All of these mothers were bitten during their pregnancy by Zika-carrying mosquitoes, long before anyone knew of the danger. Today they are living with the consequences, babies with brains that did not develop, leaving them prone to blindness, deafness, epileptic seizures and even the inability to suckle and grow.
No one knows what the long-term impact of microcephaly will be for these families. In the U.S., the March of Dimes recently estimated the cost of care for one American child with microcephaly to be $10 million dollars.
These mothers jumped at the chance to get additional therapy for their babies. It’s mostly sensory stimulation designed to get the children to use their senses and galvanize new brain growth. Therapists slather shaving cream on giant red balls, and encourage the children to stroke. Tiny feet are placed in buckets with pea-sized balls, and enticed to kick.
Zika has robbed them of much of their sight, so glasses are put on each of the children several times a day, to encourage them to open their eyes and take in the world. Black and white toys, the sort you give a newborn for stimulation, are dangled to excite, even though these infants range from six to eight months old.
I am quickly drawn to 7-month-old baby Julia, a chubby darling with wide brown eyes. She seems to be sitting up straighter, and managing to hold her head up higher than the other babies in the room. It’s a skill they should have all mastered by three months of age.
I cuddle her in my arms and quickly feel the rigidity in her muscles, a classic sign of microcephaly. Despite that, she grasps my finger firmly.
“That’s a good grip!” I tell her with a smile. “Can I give your hand a kissie?” I kiss it again and again, with exaggerated smacking sounds. And guess what? Julia laughs! And then she stares deeply into my eyes.

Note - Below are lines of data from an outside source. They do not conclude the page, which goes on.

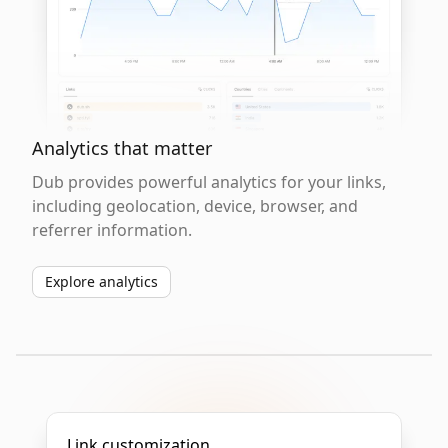
Analytics that matter
Dub provides powerful analytics for your links,
including geolocation, device, browser, and
referrer information.
Explore analytics
Link customization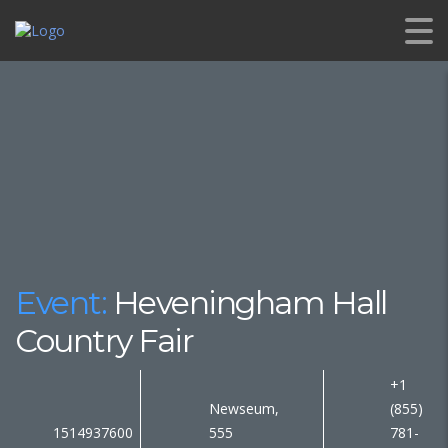
Event:
Heveningham Hall
Country Fair
+1
Newseum,
(855)
1514937600
555
781-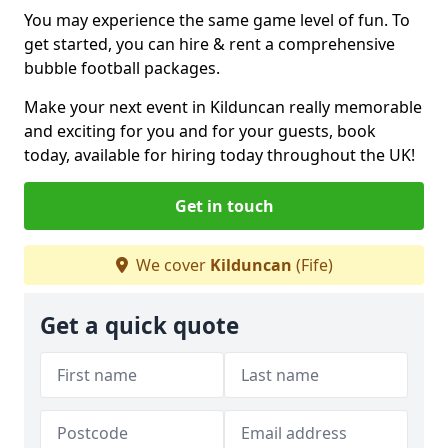
You may experience the same game level of fun. To
get started, you can hire & rent a comprehensive
bubble football packages.
Make your next event in Kilduncan really memorable
and exciting for you and for your guests, book
today, available for hiring today throughout the UK!
Get in touch
We cover
Kilduncan
(Fife)
Get a quick quote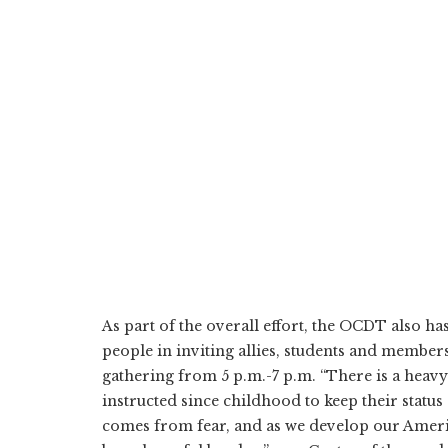
As part of the overall effort, the OCDT also 
people in inviting allies, students and member
gathering from 5 p.m.-7 p.m. “There is a heav
instructed since childhood to keep their status 
comes from fear, and as we develop our America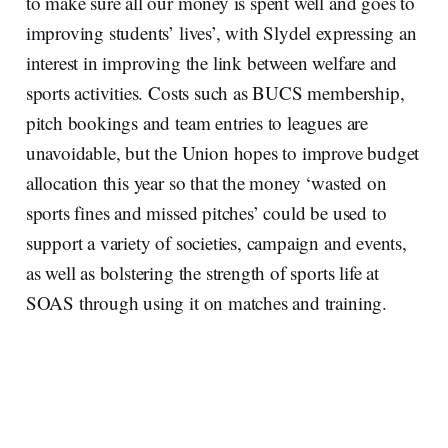
to make sure all our money is spent well and goes to
improving students’ lives’, with Slydel expressing an
interest in improving the link between welfare and
sports activities. Costs such as BUCS membership,
pitch bookings and team entries to leagues are
unavoidable, but the Union hopes to improve budget
allocation this year so that the money ‘wasted on
sports fines and missed pitches’ could be used to
support a variety of societies, campaign and events,
as well as bolstering the strength of sports life at
SOAS through using it on matches and training.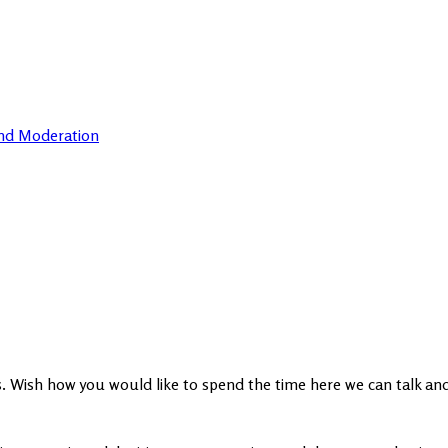
and Moderation
ts. Wish how you would like to spend the time here we can talk an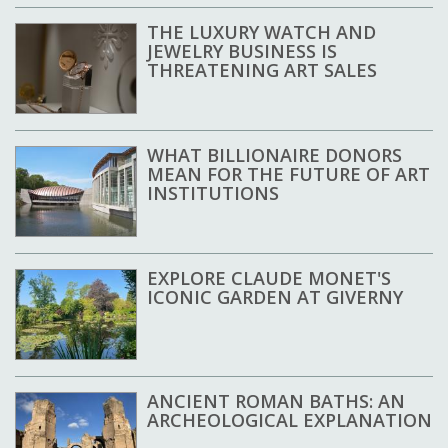
THE LUXURY WATCH AND
JEWELRY BUSINESS IS
THREATENING ART SALES
WHAT BILLIONAIRE DONORS
MEAN FOR THE FUTURE OF ART
INSTITUTIONS
EXPLORE CLAUDE MONET'S
ICONIC GARDEN AT GIVERNY
ANCIENT ROMAN BATHS: AN
ARCHEOLOGICAL EXPLANATION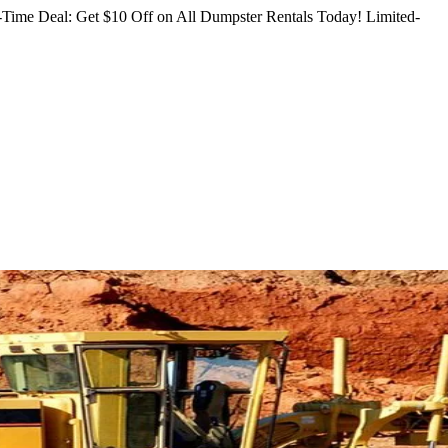
Time Deal: Get $10 Off on All Dumpster Rentals Today!
Limited-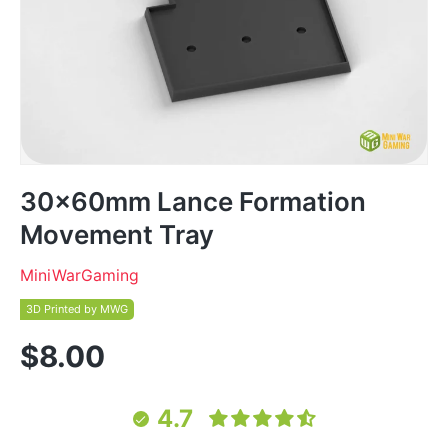
30x60mm Lance Formation
Movement Tray
MiniWarGaming
3D Printed by MWG
$8.00
4.7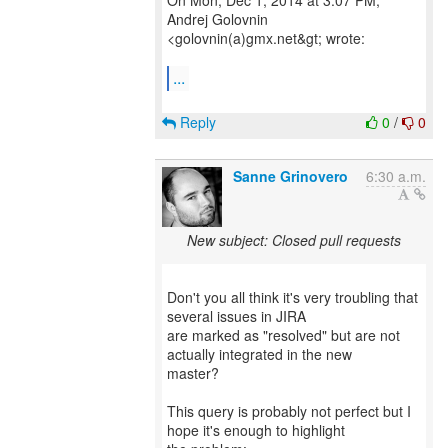
On Mon, Dec 1, 2014 at 3:07 PM,
Andrej Golovnin
<golovnin(a)gmx.net&gt; wrote:
...
Reply
0
/
0
Sanne Grinovero
6:30 a.m.
New subject: Closed pull requests
Don't you all think it's very troubling that
several issues in JIRA
are marked as "resolved" but are not
actually integrated in the new
master?
This query is probably not perfect but I
hope it's enough to highlight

“We’ve got a connection here,” I tell her mom. “We have certainly got a connection.”
And then we all laugh, Julia included.
A ray of hope?
The clinic is the brainchild of hospital director Dr. Antonio Raimundo Pinto de Almeida and Yale University Professor Dr. Albert Ko. Along with Filho, they are part of a multi-disciplinary team that had been studying health issues in urban slums for more than 20 years when Zika appeared on the scene. They quickly turned their attention to the virus and began to investigate the unknowns. To do so, they found and enrolled more than 1,200 women in the area to follow the progress of their babies, many born with microcephaly.
They were one of the first teams in Brazil to discover birth defects beside microcephaly in children born of Zika, and began cataloging their findings months ago. Even in children born with normal heads, they’ve documented eye lesions, hearing loss and developmental delays, and fear they have only seen a small part of what Zika may have in store.
Filho and I huddle in front of images of Julia’s brain, captured by a CAT scan and projected upon the wall. He points to the telltale signs of microcephaly, calcifications and a loss of brain volume, and shows me how he can tell that Julia was one of the unlucky ones. Her mother was bitten in her first trimester of pregnancy. Studies show the brains of those children are the most severely damaged.
“You see the brain is severely distorted,” says Filho, pointing with his finger. “This is pretty severe for a congenital disease.”
Is there anything he’s learned from these brains that has surprised him?
“Certainly the difference between how severe the brains look and how well the children are developing. I think with the stimulation the children are getting from the therapy, we see better outcomes than we’d expect from looking at the scans.”
Is that some good news? I’m hoping the answer is “yes.”
“That’s some good news, yes,” he tells me. “At least for the time being, they are growing well, despite all of the challenges they are facing.”